Tuesday, April 22, 2008

Just a politician

Kevin Rudd has shown the resolution to that age old riddle "what happens when an irresistible force meets an immovable object". Clearly, the answer is that there is no such thing as an irresistible force, as demonstrated by the inability of any force to separate our Prime Minister from a television camera. (Or perhaps I got that wrong, and there is an irresistible force: that which draws Kevin into the orbit of the nearest camera. You choose.)

Yesterday, after the 2020 Kevin Summit, I saw him on both Sunrise and The 7.30 Report.

On the latter, he was clearly in disingenuous politician mode:
KEVIN RUDD: .... For the Government, and remember for the 11 years or 12 years that the Howard Government was in office, the opportunity for a top down review of the entire taxation system was there. Instead they want for partial activity on consumption tax, and a partial activity on business tax. And business regulation.

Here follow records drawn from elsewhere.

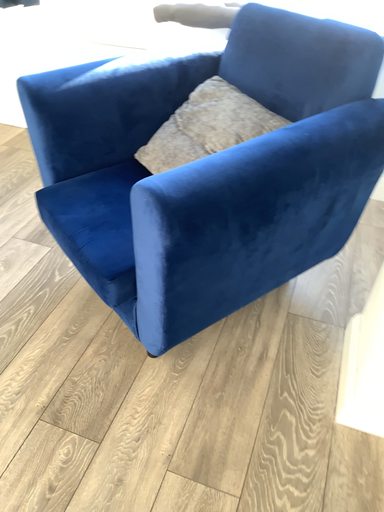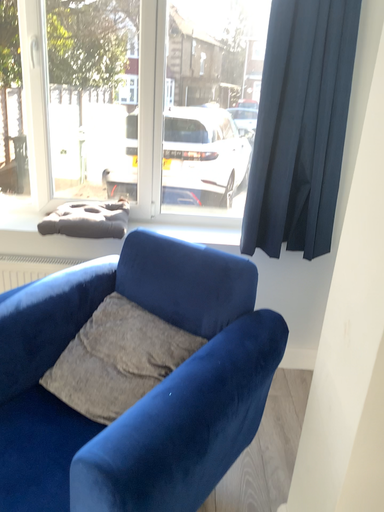 Question: Which way did the camera rotate in the video?

Choices:
 (A) rotated left
 (B) rotated right

Answer: (B) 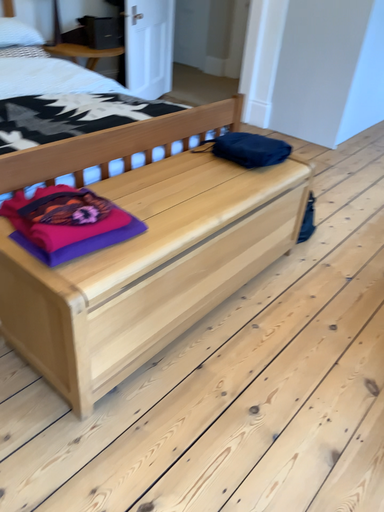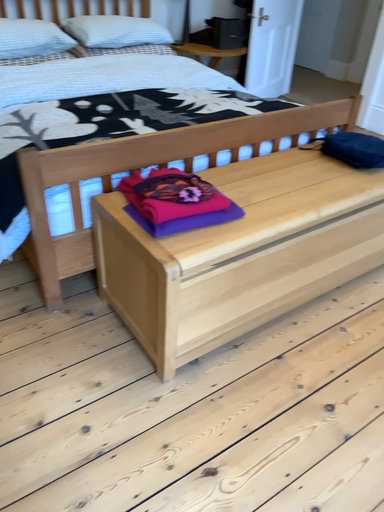 Question: Which way did the camera rotate in the video?

Choices:
 (A) rotated left
 (B) rotated right

Answer: (A) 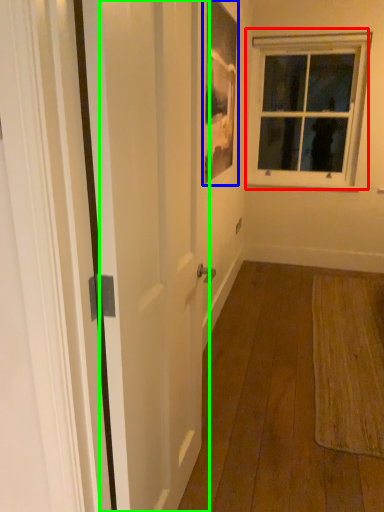 Question: Which is farther away from window (highlighted by a red box)? picture frame (highlighted by a blue box) or screen door (highlighted by a green box)?

Choices:
 (A) picture frame
 (B) screen door

Answer: (B) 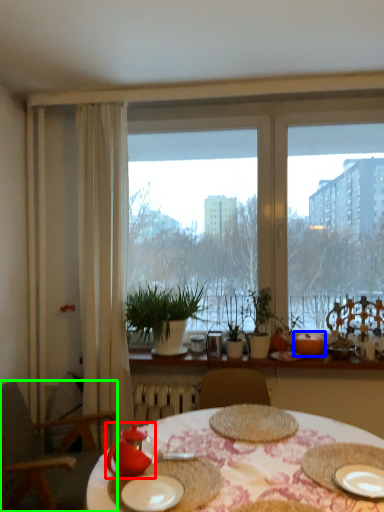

KERRY OBRIEN: I think you'd have to acknowledge, I don't want to get bogged down in this, that embracing the consumption tax is one of the biggest single tax reforms in this country's history?

KEVIN RUDD: I would disagree with that. I think it's a different form of taxation but when you come to the overall impact of income tax, of company tax, personal income tax, company tax, indirect taxes, the transaction taxes of the States, and the overall effect of the combined taxation system, measured against global tax competitiveness, previous Government didn't do anything of the sort.
Of course, Kerry didn't press Kevin on this. (There remain very, very few occasions when Kerry O'Brien has shown him any aggression at all.) But, one would have thought these follow up questions might have been appropriate:

"You do recall, however, that the GST was intended by the Howard government to have a bigger effect than it eventually did, eg by removal of stamp duty, but political compromise prevented that?"

"Do you still stand by your assessment of GST as a "fundamental injustice"?

"Does your pre-election insistence on their being no GST increase under your government make a 'top down' review of taxes something of a pointless exercise, if you are going to cordon off that possibility?"

But instead Kerry went off tangent onto the completely out of the blue matter of whether Rudd liked "Advance Australia Fair". Nothing like pressing the serious issues, hey Kerry?